▶ **What needs to be done**:
What is needed is the number of lines below that contain the word "Sekunden", with no other output.
[Task material]
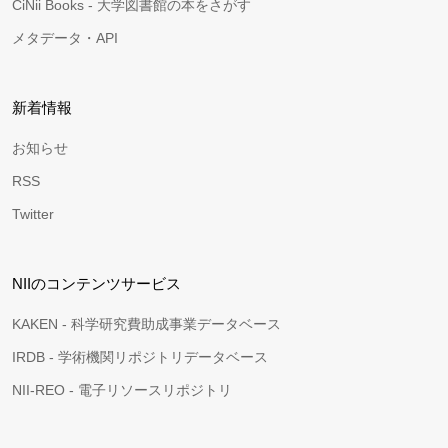
CiNii Books - 大学図書館の本をさがす
メタデータ・API
新着情報
お知らせ
RSS
Twitter
NIIのコンテンツサービス
KAKEN - 科学研究費助成事業データベース
IRDB - 学術機関リポジトリデータベース
NII-REO - 電子リソースリポジトリ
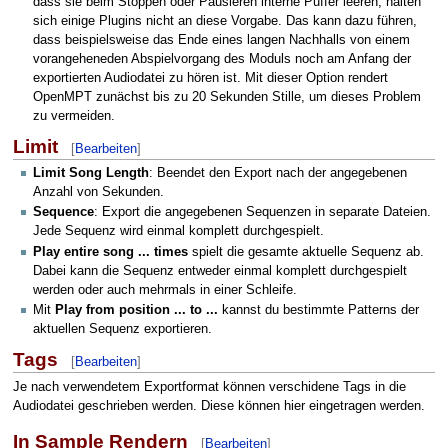
dass sie beim Stoppen oder Pausieren interne Puffer leeren, halten
sich einige Plugins nicht an diese Vorgabe. Das kann dazu führen,
dass beispielsweise das Ende eines langen Nachhalls von einem
vorangeheneden Abspielvorgang des Moduls noch am Anfang der
exportierten Audiodatei zu hören ist. Mit dieser Option rendert
OpenMPT zunächst bis zu 20 Sekunden Stille, um dieses Problem
zu vermeiden.
Limit
[
Bearbeiten
]
Limit Song Length
: Beendet den Export nach der angegebenen
Anzahl von Sekunden.
Sequence
: Export die angegebenen Sequenzen in separate Dateien.
Jede Sequenz wird einmal komplett durchgespielt.
Play entire song ... times
spielt die gesamte aktuelle Sequenz ab.
Dabei kann die Sequenz entweder einmal komplett durchgespielt
werden oder auch mehrmals in einer Schleife.
Mit
Play from position ... to ...
kannst du bestimmte Patterns der
aktuellen Sequenz exportieren.
Tags
[
Bearbeiten
]
Je nach verwendetem Exportformat können verschidene Tags in die
Audiodatei geschrieben werden. Diese können hier eingetragen werden.
In Sample Rendern
[
Bearbeiten
]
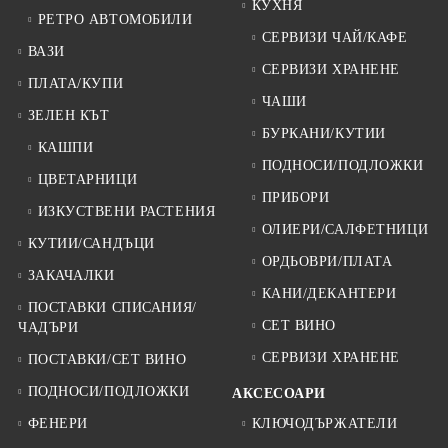
КУХНЯ
РЕТРО АВТОМОБИЛИ
СЕРВИЗИ ЧАЙ/КАФЕ
ВАЗИ
СЕРВИЗИ ХРАНЕНЕ
ПЛАТА/КУПИ
ЧАШИ
ЗЕЛЕН КЪТ
БУРКАНИ/КУТИИ
КАШПИ
ПОДНОСИ/ПОДЛОЖКИ
ЦВЕТАРНИЦИ
ПРИБОРИ
ИЗКУСТВЕНИ РАСТЕНИЯ
ОЛИЕРИ/САЛФЕТНИЦИ
КУТИИ/САНДЪЦИ
ОРДЬОВРИ/ПЛАТА
ЗАКАЧАЛКИ
КАНИ/ДЕКАНТЕРИ
ПОСТАВКИ СПИСАНИЯ/
СЕТ ВИНО
ЧАДЪРИ
СЕРВИЗИ ХРАНЕНЕ
ПОСТАВКИ/СЕТ ВИНО
ПОДНОСИ/ПОДЛОЖКИ
АКСЕСОАРИ
ФЕНЕРИ
КЛЮЧОДЪРЖАТЕЛИ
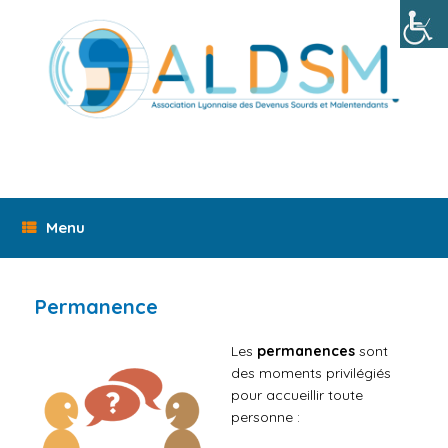
Skip
to
content
Menu
Permanence
Les
permanences
sont
des moments privilégiés
pour accueillir toute
personne :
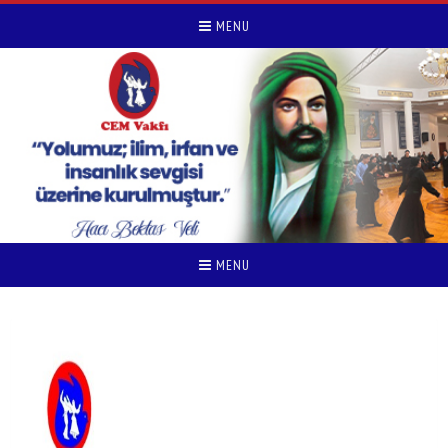
MENU
MENU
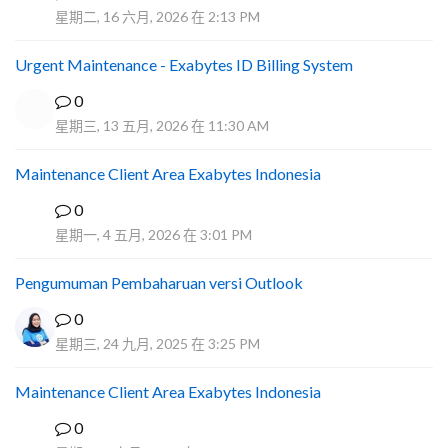
A
星期二, 16 六月, 2026 在 2:13 PM
Urgent Maintenance - Exabytes ID Billing System
0
星期三, 13 五月, 2026 在 11:30 AM
Maintenance Client Area Exabytes Indonesia
0
A
星期一, 4 五月, 2026 在 3:01 PM
Pengumuman Pembaharuan versi Outlook
0
星期三, 24 九月, 2025 在 3:25 PM
Maintenance Client Area Exabytes Indonesia
0
A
[/Task material]
▶ **Task result**:
2